** Directions for this task **
Within the listing below, the lines to output run from the one containing "实心竹子吹火 (202, 762)" through the one containing "灯草栏杆 (186, 594)"; copy them exactly and nothing else.

- Opening Delimiter -

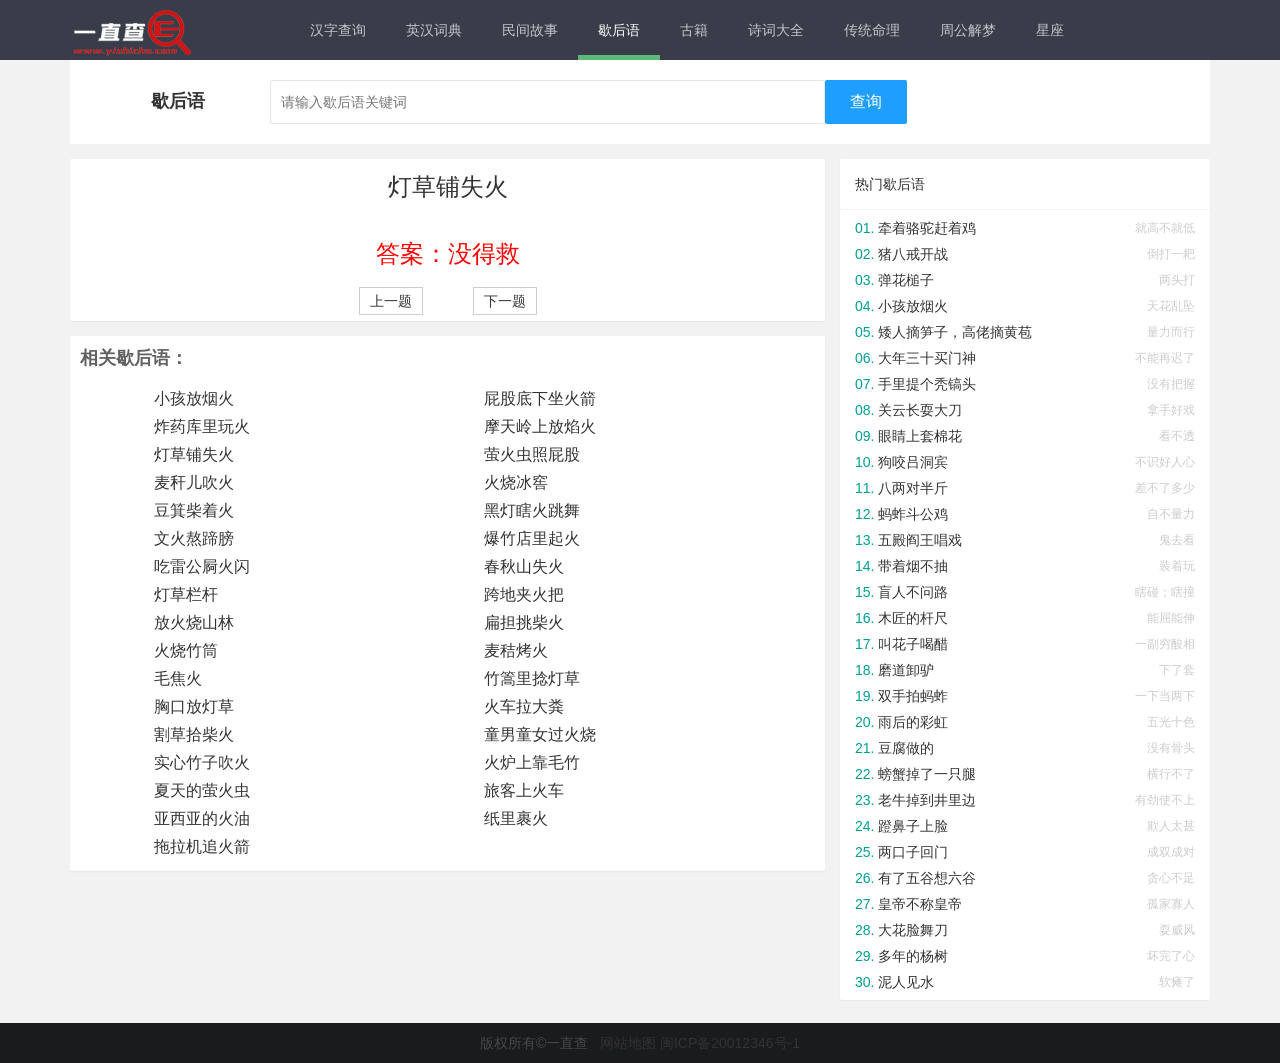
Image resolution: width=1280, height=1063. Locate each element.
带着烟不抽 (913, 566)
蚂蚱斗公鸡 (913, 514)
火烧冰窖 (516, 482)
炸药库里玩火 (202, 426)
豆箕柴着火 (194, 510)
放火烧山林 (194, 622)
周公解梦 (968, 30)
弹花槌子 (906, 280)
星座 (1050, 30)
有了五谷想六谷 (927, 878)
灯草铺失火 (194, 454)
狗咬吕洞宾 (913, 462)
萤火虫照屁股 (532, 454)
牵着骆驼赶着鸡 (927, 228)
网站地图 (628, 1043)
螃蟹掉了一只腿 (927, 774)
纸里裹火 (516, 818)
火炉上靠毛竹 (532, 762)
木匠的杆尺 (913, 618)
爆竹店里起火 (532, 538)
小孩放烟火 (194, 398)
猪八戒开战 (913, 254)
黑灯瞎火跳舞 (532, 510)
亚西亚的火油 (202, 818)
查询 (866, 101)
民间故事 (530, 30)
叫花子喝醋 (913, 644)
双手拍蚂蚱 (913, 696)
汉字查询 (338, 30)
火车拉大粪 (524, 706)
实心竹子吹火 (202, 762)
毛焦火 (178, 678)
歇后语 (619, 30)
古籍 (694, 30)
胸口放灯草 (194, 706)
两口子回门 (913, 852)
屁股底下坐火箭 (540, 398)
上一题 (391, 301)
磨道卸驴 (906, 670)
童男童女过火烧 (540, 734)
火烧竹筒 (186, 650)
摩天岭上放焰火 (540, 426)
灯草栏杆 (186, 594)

- Closing Delimiter -
- Opening Delimiter -

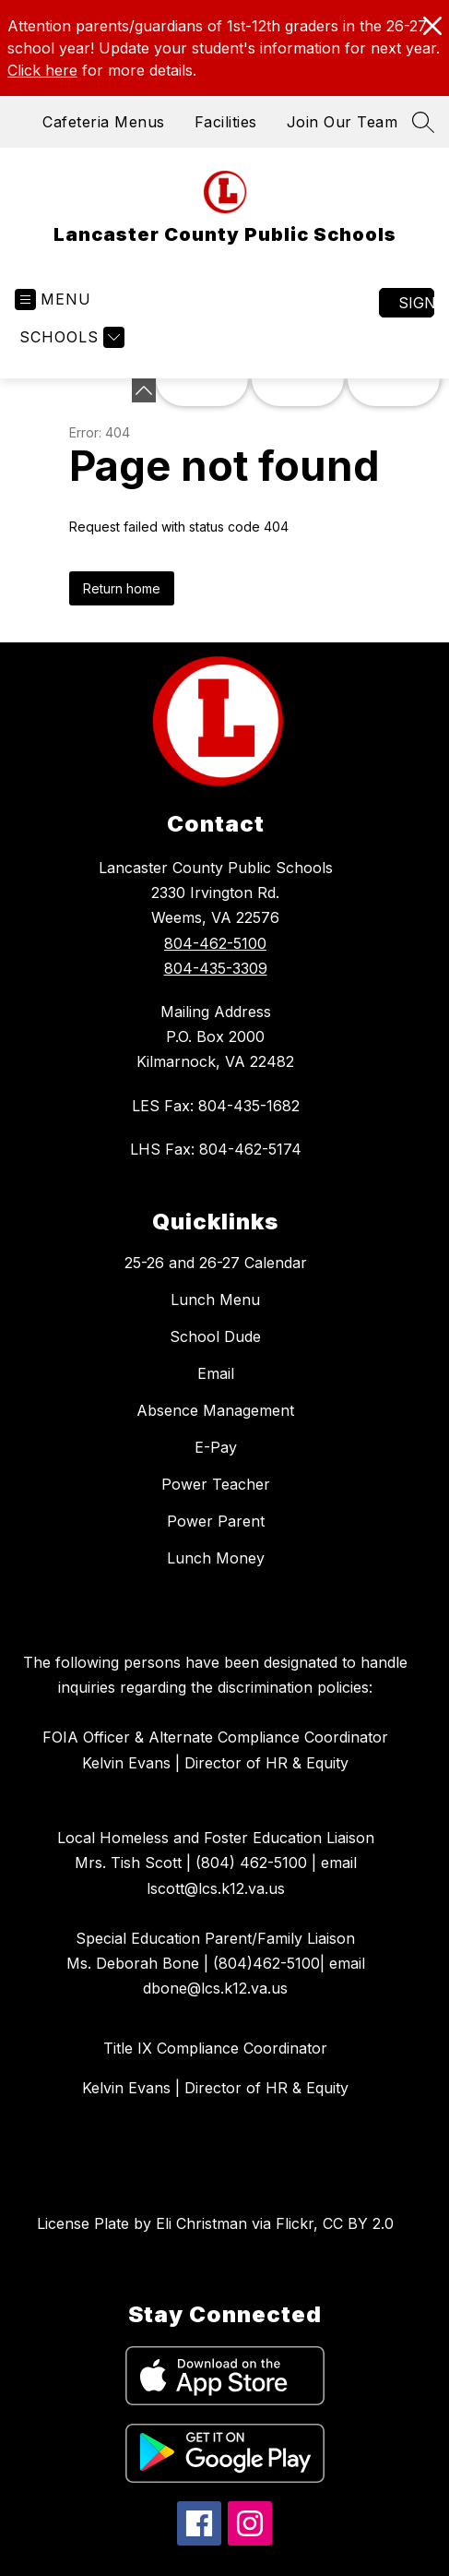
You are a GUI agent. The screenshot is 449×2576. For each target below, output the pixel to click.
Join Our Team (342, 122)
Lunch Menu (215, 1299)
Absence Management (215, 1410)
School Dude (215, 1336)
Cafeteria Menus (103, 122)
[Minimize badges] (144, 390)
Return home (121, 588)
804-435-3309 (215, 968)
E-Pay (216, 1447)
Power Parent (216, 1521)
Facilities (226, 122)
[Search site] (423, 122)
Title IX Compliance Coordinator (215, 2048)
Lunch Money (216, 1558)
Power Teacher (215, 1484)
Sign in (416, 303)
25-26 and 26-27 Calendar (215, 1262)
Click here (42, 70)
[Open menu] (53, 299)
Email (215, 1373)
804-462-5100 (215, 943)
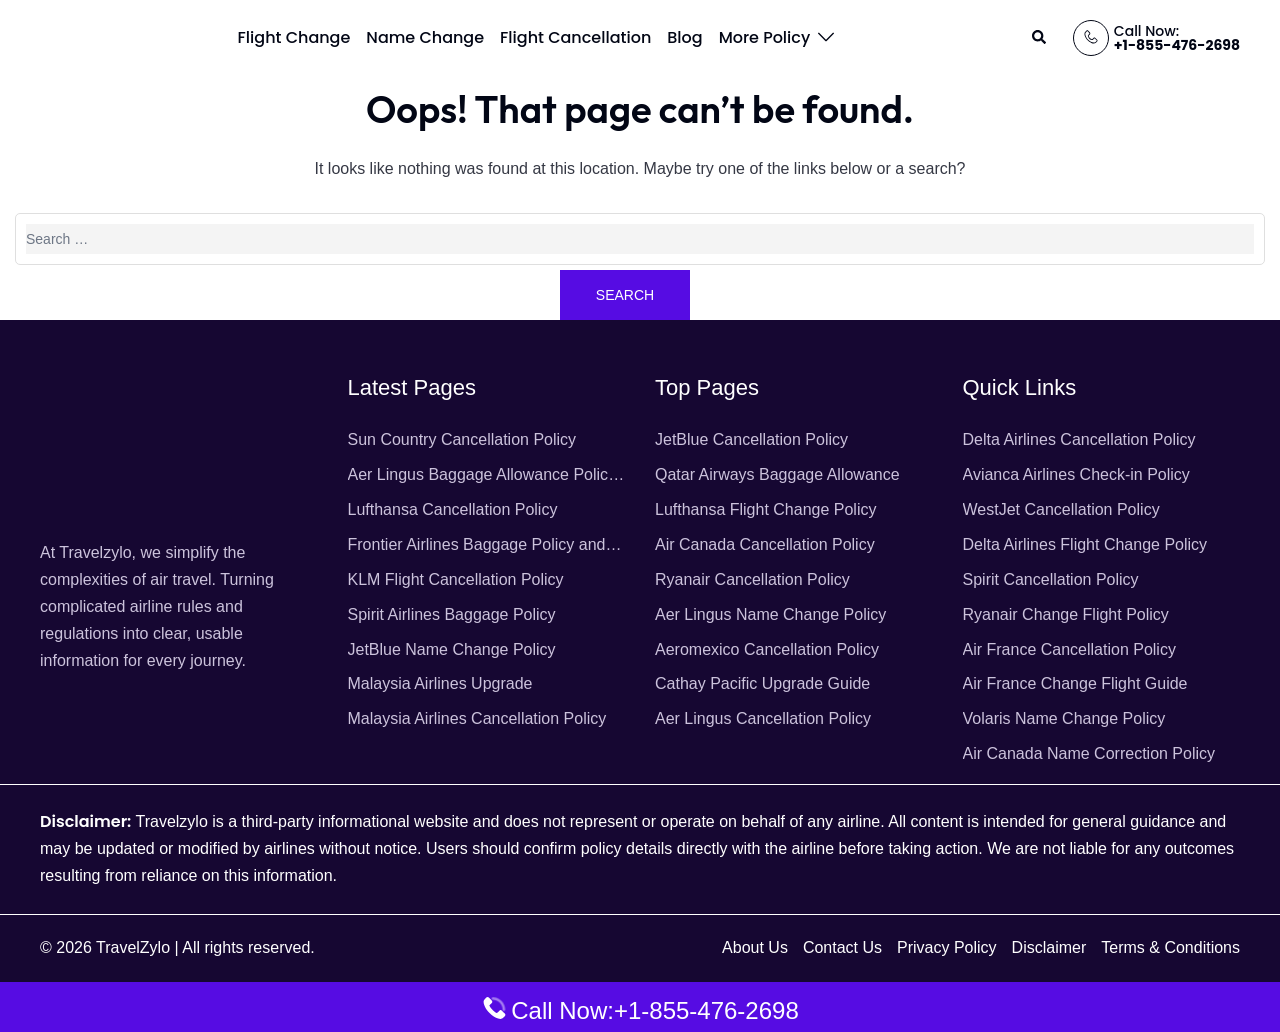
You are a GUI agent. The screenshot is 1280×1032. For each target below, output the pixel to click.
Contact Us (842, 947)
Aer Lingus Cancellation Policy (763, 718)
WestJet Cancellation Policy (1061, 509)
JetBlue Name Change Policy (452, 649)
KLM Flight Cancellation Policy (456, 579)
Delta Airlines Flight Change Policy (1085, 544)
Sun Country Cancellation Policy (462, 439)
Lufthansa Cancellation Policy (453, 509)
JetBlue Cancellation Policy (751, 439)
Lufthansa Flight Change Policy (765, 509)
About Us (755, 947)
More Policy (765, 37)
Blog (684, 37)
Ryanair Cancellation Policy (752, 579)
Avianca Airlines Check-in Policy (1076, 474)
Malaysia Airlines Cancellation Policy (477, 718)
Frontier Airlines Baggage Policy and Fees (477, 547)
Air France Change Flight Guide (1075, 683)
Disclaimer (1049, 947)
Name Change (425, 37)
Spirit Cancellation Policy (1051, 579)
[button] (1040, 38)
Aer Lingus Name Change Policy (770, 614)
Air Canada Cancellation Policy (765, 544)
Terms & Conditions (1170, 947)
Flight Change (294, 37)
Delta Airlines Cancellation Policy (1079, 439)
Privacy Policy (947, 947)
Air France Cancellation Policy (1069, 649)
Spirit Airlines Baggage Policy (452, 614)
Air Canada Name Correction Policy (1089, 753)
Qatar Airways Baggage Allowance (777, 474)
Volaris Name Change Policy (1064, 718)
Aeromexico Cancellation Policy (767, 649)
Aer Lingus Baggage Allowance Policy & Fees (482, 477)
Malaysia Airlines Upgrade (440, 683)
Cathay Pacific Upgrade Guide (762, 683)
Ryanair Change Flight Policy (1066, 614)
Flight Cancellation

- Closing Delimiter -

** Answer section **
实心竹子吹火 (202, 762)
毛焦火 (178, 678)
歇后语 (619, 30)
古籍 (694, 30)
胸口放灯草 (194, 706)
两口子回门 (913, 852)
屁股底下坐火箭 (540, 398)
上一题 (391, 301)
磨道卸驴 (906, 670)
童男童女过火烧 (540, 734)
火烧竹筒 (186, 650)
摩天岭上放焰火 (540, 426)
灯草栏杆 (186, 594)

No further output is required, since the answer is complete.